Obama Finally Sends Small Biz A Sign
Mar 23rd, 2009 | By Dawn R. Rivers | Category: Politics & PolicyConsidering the fact that the small business community has been waiting for a substantive policy nod from President Obama since Inauguration Day, it’s too bad that the AIG story broke when it did. For a week, AIG and its bonus payments were pretty much all the media wanted to talk about. And, because of that, it caused most of the American public to barely register how the President was making nice to small businesses last Monday — much to the Administration’s chagrin. As White House Chief of Staff Rahm Emmanuel said in a weekend interview, “It got in the way for everybody.”
Not that the President did anything particularly earth-shattering.
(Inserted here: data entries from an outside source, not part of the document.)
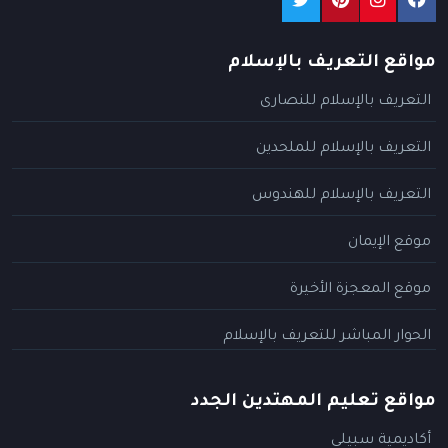
مواقع التعريف بالإسلام
التعريف بالإسلام للنصارى
التعريف بالإسلام للملحدين
التعريف بالإسلام للهندوس
موقع الإيمان
موقع المعجزة الأخيرة
الحوار المباشر للتعريف بالإسلام
مواقع تعليم المهتدين الجدد
أكاديمية سبيلي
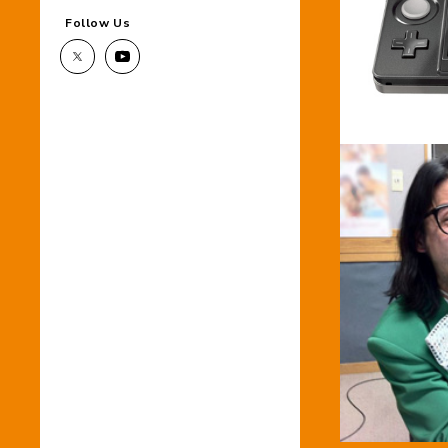
Follow Us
On top of what was already in the American Recovery and Reinvestment Act, the Obama Administration is now planning to make good on a longstanding promise from before he took office to designate TARP funds to specifically address liquidity issues in the small business loan market. Nice stuff, particularly for employers, and the President’s language during its announcement was as stirring as we’ve come to expect from him. But for all the stirring words, President Obama’s apparent understanding of microbusinesses has not yet extended beyond rhetoric into policy. It seems probable that President Obama has been counting on his SBA Administrator for that, but Karen Gordon Mills is still MIA with no further word on her ETA. And that matters quite a lot because, until an SBA Administrator fully integrates Small Business into the President’s Grand Recovery Plan, there’s no reason to suppose that plan is going to work.